The organizational and architectural changes Gomez described point toward the same conclusion: simplify the stack, and be deliberate about where complexity lives. He suggested enterprises move away from rigid ETL pipelines toward intelligent orchestration capable of supporting agents across multiple systems. That simplification starts with rethinking the relationship between storage and the model. But a leaner stack does not resolve the accountability question. It sharpens it.

  • Just the lake: Former Snowflake CEO Bob Muglia put it plainly: a data lake and an LLM is all you need. Gomez said the framing resonated. "He didn't even say lakehouse. He just said a lake. It makes complete sense," he said. "Anthropic is already executing on this. They just released 13 agents for financial services that will handle everything from KYC to compliance." For CDAOs, the shift in data architecture is already reshaping how they structure their roadmaps.

  • The dotted line: As the stack compresses, Gomez said the internal battles over tooling and ownership will matter less. What replaces them is a harder standard: organizations that build on governed platforms will need to put their name on what the AI actually does. "Governance is not security.
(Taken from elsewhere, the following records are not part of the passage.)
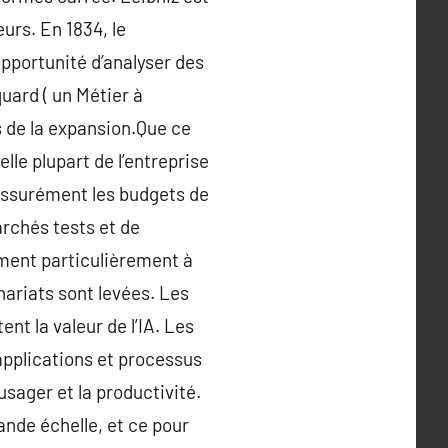
eurs. En 1834, le
opportunité d’analyser des
uard ( un Métier à
s de la expansion.Que ce
lle plupart de l’entreprise
 assurément les budgets de
archés tests et de
ment particulièrement à
nariats sont levées. Les
t la valeur de l’IA. Les
applications et processus
sager et la productivité.
ande échelle, et ce pour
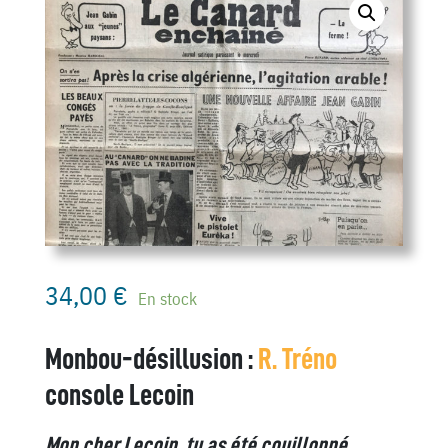
34,00
€
En stock
Monbou-désillusion :
R. Tréno
console Lecoin
Mon cher Lecoin, tu as été couillonné…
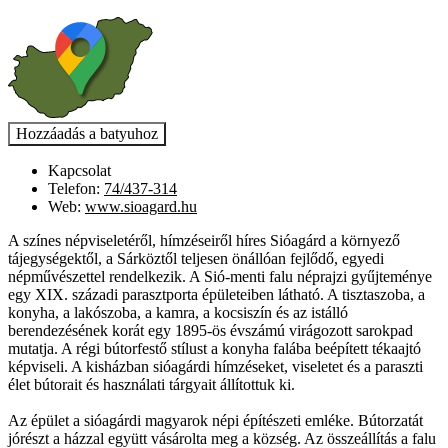
Kapcsolat
Telefon:
74/437-314
Web:
www.sioagard.hu
A színes népviseletéről, hímzéseiről híres Sióagárd a környező
tájegységektől, a Sárköztől teljesen önállóan fejlődő, egyedi
népművészettel rendelkezik. A Sió-menti falu néprajzi gyűjteménye
egy XIX. századi parasztporta épületeiben látható. A tisztaszoba, a
konyha, a lakószoba, a kamra, a kocsiszín és az istálló
berendezésének korát egy 1895-ös évszámú virágozott sarokpad
mutatja. A régi bútorfestő stílust a konyha falába beépített tékaajtó
képviseli. A kisházban sióagárdi hímzéseket, viseletet és a paraszti
élet bútorait és használati tárgyait állítottuk ki.
Az épület a sióagárdi magyarok népi építészeti emléke. Bútorzatát
jórészt a házzal együtt vásárolta meg a község. Az összeállítás a falu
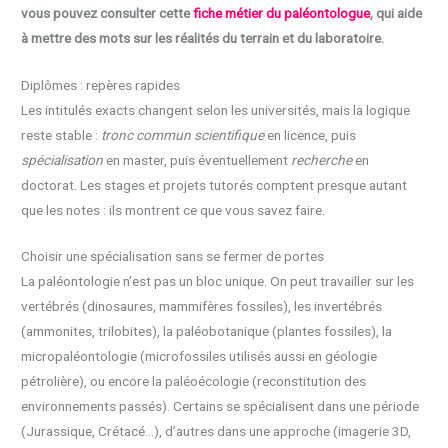
vous pouvez consulter cette
fiche métier du paléontologue
, qui aide
à mettre des mots sur les réalités du terrain et du laboratoire.
Diplômes : repères rapides
Les intitulés exacts changent selon les universités, mais la logique
reste stable :
tronc commun scientifique
en licence, puis
spécialisation
en master, puis éventuellement
recherche
en
doctorat. Les stages et projets tutorés comptent presque autant
que les notes : ils montrent ce que vous savez faire.
Choisir une spécialisation sans se fermer de portes
La paléontologie n’est pas un bloc unique. On peut travailler sur les
vertébrés (dinosaures, mammifères fossiles), les invertébrés
(ammonites, trilobites), la paléobotanique (plantes fossiles), la
micropaléontologie (microfossiles utilisés aussi en géologie
pétrolière), ou encore la paléoécologie (reconstitution des
environnements passés). Certains se spécialisent dans une période
(Jurassique, Crétacé…), d’autres dans une approche (imagerie 3D,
Just because you have governance doesn't mean you are secure," he said. "Ultimately, the internal battles will not matter anymore. The focus is going to shift entirely to assurance. It will come down to companies explicitly putting their corporate name on the AI's actions."

The decisions CIOs make now about data architecture will determine how much runway they have when agentic AI moves from experiment to operation. Analyst research bears that out: enterprises with successful AI programs invest up to four times more in data and analytics foundations than their peers. The organizations falling behind are not short on technology. They are short on the people and authority structures to use it well.

That is the mandate Gomez left on the table. The stack will compress, the frameworks will consolidate, and the tooling decisions that feel urgent today will be made by the platform providers. What will not be decided for CIOs is who owns the data, who has the authority to act on it, and whether the org chart reflects that reality. As organizations develop their agentic AI strategy, those structural questions will determine who is ready to move and who is not. "If you don't look at the world that way, you'll be fooled into doing things that won't last," he said.